• ABOUT THIS EXERCISE
Take the data and return it in full. Change nothing.
** EXERCISE MATERIAL follows **
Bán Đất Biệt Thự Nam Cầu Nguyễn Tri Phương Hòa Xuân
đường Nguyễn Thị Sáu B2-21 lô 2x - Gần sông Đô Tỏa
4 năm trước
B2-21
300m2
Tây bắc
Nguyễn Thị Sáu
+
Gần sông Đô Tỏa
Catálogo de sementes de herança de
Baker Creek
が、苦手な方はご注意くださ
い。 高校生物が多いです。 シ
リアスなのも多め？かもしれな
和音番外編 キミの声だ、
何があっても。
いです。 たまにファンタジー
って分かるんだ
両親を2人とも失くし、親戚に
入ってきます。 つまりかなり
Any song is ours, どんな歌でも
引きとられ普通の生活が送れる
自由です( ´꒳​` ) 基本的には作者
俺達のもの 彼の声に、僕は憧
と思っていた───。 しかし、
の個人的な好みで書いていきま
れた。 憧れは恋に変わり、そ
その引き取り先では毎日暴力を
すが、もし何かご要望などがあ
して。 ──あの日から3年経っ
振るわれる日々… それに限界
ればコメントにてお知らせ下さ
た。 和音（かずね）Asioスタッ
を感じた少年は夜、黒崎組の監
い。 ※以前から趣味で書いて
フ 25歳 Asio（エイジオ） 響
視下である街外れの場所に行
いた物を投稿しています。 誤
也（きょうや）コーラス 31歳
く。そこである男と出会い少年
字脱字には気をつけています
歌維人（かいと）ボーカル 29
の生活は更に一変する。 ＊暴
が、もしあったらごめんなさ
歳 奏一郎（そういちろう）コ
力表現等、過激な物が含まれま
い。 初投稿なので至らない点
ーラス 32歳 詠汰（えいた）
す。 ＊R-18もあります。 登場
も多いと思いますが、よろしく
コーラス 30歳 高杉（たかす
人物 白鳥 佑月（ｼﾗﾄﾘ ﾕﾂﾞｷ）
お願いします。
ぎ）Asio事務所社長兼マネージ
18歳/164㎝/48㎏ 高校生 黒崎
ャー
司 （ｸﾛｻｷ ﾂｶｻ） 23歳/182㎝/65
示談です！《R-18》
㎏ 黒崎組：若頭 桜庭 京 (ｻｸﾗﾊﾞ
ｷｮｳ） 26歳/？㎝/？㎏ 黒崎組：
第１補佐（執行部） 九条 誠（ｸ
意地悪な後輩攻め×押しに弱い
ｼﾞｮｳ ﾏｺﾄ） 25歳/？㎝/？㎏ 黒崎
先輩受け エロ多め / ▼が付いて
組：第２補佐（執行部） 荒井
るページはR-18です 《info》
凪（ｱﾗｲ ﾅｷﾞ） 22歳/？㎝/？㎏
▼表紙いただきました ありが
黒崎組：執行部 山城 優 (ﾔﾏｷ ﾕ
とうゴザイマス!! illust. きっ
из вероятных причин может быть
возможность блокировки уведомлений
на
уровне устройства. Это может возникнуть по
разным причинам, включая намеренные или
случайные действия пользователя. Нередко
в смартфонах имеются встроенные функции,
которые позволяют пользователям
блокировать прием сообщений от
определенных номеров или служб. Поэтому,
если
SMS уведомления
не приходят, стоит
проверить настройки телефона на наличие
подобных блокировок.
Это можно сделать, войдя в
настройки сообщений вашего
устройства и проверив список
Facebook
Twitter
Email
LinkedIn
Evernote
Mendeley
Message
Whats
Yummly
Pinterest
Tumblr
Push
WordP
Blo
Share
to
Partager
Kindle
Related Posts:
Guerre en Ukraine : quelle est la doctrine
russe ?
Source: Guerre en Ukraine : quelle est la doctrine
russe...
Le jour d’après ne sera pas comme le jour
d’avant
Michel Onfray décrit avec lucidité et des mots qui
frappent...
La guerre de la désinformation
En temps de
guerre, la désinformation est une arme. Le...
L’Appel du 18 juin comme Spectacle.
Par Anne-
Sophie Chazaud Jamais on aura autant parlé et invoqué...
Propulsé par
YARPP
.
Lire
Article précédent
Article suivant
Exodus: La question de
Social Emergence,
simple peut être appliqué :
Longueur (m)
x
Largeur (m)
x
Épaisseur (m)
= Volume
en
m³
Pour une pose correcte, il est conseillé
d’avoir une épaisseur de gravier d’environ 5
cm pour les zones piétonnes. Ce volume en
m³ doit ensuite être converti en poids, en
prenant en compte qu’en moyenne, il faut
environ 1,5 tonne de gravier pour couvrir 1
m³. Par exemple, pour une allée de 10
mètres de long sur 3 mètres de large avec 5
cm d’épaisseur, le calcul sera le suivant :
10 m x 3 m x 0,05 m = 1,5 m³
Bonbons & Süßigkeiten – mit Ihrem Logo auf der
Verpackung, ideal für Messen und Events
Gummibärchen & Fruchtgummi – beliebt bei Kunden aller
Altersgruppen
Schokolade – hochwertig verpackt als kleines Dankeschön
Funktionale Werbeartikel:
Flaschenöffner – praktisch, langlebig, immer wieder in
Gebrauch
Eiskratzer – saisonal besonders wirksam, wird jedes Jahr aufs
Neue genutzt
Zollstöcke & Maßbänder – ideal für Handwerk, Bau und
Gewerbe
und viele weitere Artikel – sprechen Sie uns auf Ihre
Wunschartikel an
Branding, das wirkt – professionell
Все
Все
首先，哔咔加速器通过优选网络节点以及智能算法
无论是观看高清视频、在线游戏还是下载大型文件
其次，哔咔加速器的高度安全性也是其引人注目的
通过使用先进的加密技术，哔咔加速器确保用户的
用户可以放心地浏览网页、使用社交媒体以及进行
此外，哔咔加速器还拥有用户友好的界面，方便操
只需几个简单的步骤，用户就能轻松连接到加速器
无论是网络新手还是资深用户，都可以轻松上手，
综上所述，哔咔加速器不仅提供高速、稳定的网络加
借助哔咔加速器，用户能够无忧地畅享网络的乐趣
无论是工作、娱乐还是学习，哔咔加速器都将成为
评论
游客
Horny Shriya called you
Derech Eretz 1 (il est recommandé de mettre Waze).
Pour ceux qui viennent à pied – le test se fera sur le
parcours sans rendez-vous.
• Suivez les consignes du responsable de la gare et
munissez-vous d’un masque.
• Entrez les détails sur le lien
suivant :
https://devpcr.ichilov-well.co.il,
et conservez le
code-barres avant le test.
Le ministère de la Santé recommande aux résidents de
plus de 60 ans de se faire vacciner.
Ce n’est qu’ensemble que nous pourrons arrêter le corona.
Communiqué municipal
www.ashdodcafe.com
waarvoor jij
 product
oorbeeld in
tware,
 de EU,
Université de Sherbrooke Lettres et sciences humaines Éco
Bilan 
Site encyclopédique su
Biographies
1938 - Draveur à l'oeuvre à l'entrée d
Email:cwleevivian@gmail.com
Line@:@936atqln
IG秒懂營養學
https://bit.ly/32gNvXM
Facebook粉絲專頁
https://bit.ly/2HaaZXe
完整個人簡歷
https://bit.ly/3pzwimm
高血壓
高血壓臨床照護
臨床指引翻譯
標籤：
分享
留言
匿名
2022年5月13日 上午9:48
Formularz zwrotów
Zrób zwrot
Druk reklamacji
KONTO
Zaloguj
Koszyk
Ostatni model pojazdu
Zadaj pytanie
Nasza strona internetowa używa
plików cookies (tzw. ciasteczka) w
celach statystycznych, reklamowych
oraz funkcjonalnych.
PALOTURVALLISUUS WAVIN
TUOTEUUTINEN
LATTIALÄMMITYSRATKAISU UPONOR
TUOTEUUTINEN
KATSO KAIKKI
** End of EXERCISE MATERIAL **
• SOLUTION BELOW
Bán Đất Biệt Thự Nam Cầu Nguyễn Tri Phương Hòa Xuân
đường Nguyễn Thị Sáu B2-21 lô 2x - Gần sông Đô Tỏa
4 năm trước
B2-21
300m2
Tây bắc
Nguyễn Thị Sáu
+
Gần sông Đô Tỏa
Catálogo de sementes de herança de
Baker Creek
が、苦手な方はご注意くださ
い。 高校生物が多いです。 シ
リアスなのも多め？かもしれな
和音番外編 キミの声だ、
何があっても。
いです。 たまにファンタジー
って分かるんだ
両親を2人とも失くし、親戚に
入ってきます。 つまりかなり
Any song is ours, どんな歌でも
引きとられ普通の生活が送れる
自由です( ´꒳​` ) 基本的には作者
俺達のもの 彼の声に、僕は憧
と思っていた───。 しかし、
の個人的な好みで書いていきま
れた。 憧れは恋に変わり、そ
その引き取り先では毎日暴力を
すが、もし何かご要望などがあ
して。 ──あの日から3年経っ
振るわれる日々… それに限界
ればコメントにてお知らせ下さ
た。 和音（かずね）Asioスタッ
を感じた少年は夜、黒崎組の監
い。 ※以前から趣味で書いて
フ 25歳 Asio（エイジオ） 響
視下である街外れの場所に行
いた物を投稿しています。 誤
也（きょうや）コーラス 31歳
く。そこである男と出会い少年
字脱字には気をつけています
歌維人（かいと）ボーカル 29
の生活は更に一変する。 ＊暴
が、もしあったらごめんなさ
歳 奏一郎（そういちろう）コ
力表現等、過激な物が含まれま
い。 初投稿なので至らない点
ーラス 32歳 詠汰（えいた）
す。 ＊R-18もあります。 登場
も多いと思いますが、よろしく
コーラス 30歳 高杉（たかす
人物 白鳥 佑月（ｼﾗﾄﾘ ﾕﾂﾞｷ）
お願いします。
ぎ）Asio事務所社長兼マネージ
18歳/164㎝/48㎏ 高校生 黒崎
ャー
司 （ｸﾛｻｷ ﾂｶｻ） 23歳/182㎝/65
示談です！《R-18》
㎏ 黒崎組：若頭 桜庭 京 (ｻｸﾗﾊﾞ
ｷｮｳ） 26歳/？㎝/？㎏ 黒崎組：
第１補佐（執行部） 九条 誠（ｸ
意地悪な後輩攻め×押しに弱い
ｼﾞｮｳ ﾏｺﾄ） 25歳/？㎝/？㎏ 黒崎
先輩受け エロ多め / ▼が付いて
組：第２補佐（執行部） 荒井
るページはR-18です 《info》
凪（ｱﾗｲ ﾅｷﾞ） 22歳/？㎝/？㎏
▼表紙いただきました ありが
黒崎組：執行部 山城 優 (ﾔﾏｷ ﾕ
とうゴザイマス!! illust. きっ
из вероятных причин может быть
возможность блокировки уведомлений
на
уровне устройства. Это может возникнуть по
разным причинам, включая намеренные или
случайные действия пользователя. Нередко
в смартфонах имеются встроенные функции,
которые позволяют пользователям
блокировать прием сообщений от
определенных номеров или служб. Поэтому,
если
SMS уведомления
не приходят, стоит
проверить настройки телефона на наличие
подобных блокировок.
Это можно сделать, войдя в
настройки сообщений вашего
устройства и проверив список
Facebook
Twitter
Email
LinkedIn
Evernote
Mendeley
Message
Whats
Yummly
Pinterest
Tumblr
Push
WordP
Blo
Share
to
Partager
Kindle
Related Posts:
Guerre en Ukraine : quelle est la doctrine
russe ?
Source: Guerre en Ukraine : quelle est la doctrine
russe...
Le jour d’après ne sera pas comme le jour
d’avant
Michel Onfray décrit avec lucidité et des mots qui
frappent...
La guerre de la désinformation
En temps de
guerre, la désinformation est une arme. Le...
L’Appel du 18 juin comme Spectacle.
Par Anne-
Sophie Chazaud Jamais on aura autant parlé et invoqué...
Propulsé par
YARPP
.
Lire
Article précédent
Article suivant
Exodus: La question de
Social Emergence,
simple peut être appliqué :
Longueur (m)
x
Largeur (m)
x
Épaisseur (m)
= Volume
en
m³
Pour une pose correcte, il est conseillé
d’avoir une épaisseur de gravier d’environ 5
cm pour les zones piétonnes. Ce volume en
m³ doit ensuite être converti en poids, en
prenant en compte qu’en moyenne, il faut
environ 1,5 tonne de gravier pour couvrir 1
m³. Par exemple, pour une allée de 10
mètres de long sur 3 mètres de large avec 5
cm d’épaisseur, le calcul sera le suivant :
10 m x 3 m x 0,05 m = 1,5 m³
Bonbons & Süßigkeiten – mit Ihrem Logo auf der
Verpackung, ideal für Messen und Events
Gummibärchen & Fruchtgummi – beliebt bei Kunden aller
Altersgruppen
Schokolade – hochwertig verpackt als kleines Dankeschön
Funktionale Werbeartikel:
Flaschenöffner – praktisch, langlebig, immer wieder in
Gebrauch
Eiskratzer – saisonal besonders wirksam, wird jedes Jahr aufs
Neue genutzt
Zollstöcke & Maßbänder – ideal für Handwerk, Bau und
Gewerbe
und viele weitere Artikel – sprechen Sie uns auf Ihre
Wunschartikel an
Branding, das wirkt – professionell
Все
Все
首先，哔咔加速器通过优选网络节点以及智能算法
无论是观看高清视频、在线游戏还是下载大型文件
其次，哔咔加速器的高度安全性也是其引人注目的
通过使用先进的加密技术，哔咔加速器确保用户的
用户可以放心地浏览网页、使用社交媒体以及进行
此外，哔咔加速器还拥有用户友好的界面，方便操
只需几个简单的步骤，用户就能轻松连接到加速器
无论是网络新手还是资深用户，都可以轻松上手，
综上所述，哔咔加速器不仅提供高速、稳定的网络加
借助哔咔加速器，用户能够无忧地畅享网络的乐趣
无论是工作、娱乐还是学习，哔咔加速器都将成为
评论
游客
Horny Shriya called you
Derech Eretz 1 (il est recommandé de mettre Waze).
Pour ceux qui viennent à pied – le test se fera sur le
parcours sans rendez-vous.
• Suivez les consignes du responsable de la gare et
munissez-vous d’un masque.
• Entrez les détails sur le lien
suivant :
https://devpcr.ichilov-well.co.il,
et conservez le
code-barres avant le test.
Le ministère de la Santé recommande aux résidents de
plus de 60 ans de se faire vacciner.
Ce n’est qu’ensemble que nous pourrons arrêter le corona.
Communiqué municipal
www.ashdodcafe.com
waarvoor jij
 product
oorbeeld in
tware,
 de EU,
Université de Sherbrooke Lettres et sciences humaines Éco
Bilan 
Site encyclopédique su
Biographies
1938 - Draveur à l'oeuvre à l'entrée d
Email:cwleevivian@gmail.com
Line@:@936atqln
IG秒懂營養學
https://bit.ly/32gNvXM
Facebook粉絲專頁
https://bit.ly/2HaaZXe
完整個人簡歷
https://bit.ly/3pzwimm
高血壓
高血壓臨床照護
臨床指引翻譯
標籤：
分享
留言
匿名
2022年5月13日 上午9:48
Formularz zwrotów
Zrób zwrot
Druk reklamacji
KONTO
Zaloguj
Koszyk
Ostatni model pojazdu
Zadaj pytanie
Nasza strona internetowa używa
plików cookies (tzw. ciasteczka) w
celach statystycznych, reklamowych
oraz funkcjonalnych.
PALOTURVALLISUUS WAVIN
TUOTEUUTINEN
LATTIALÄMMITYSRATKAISU UPONOR
TUOTEUUTINEN
KATSO KAIKKI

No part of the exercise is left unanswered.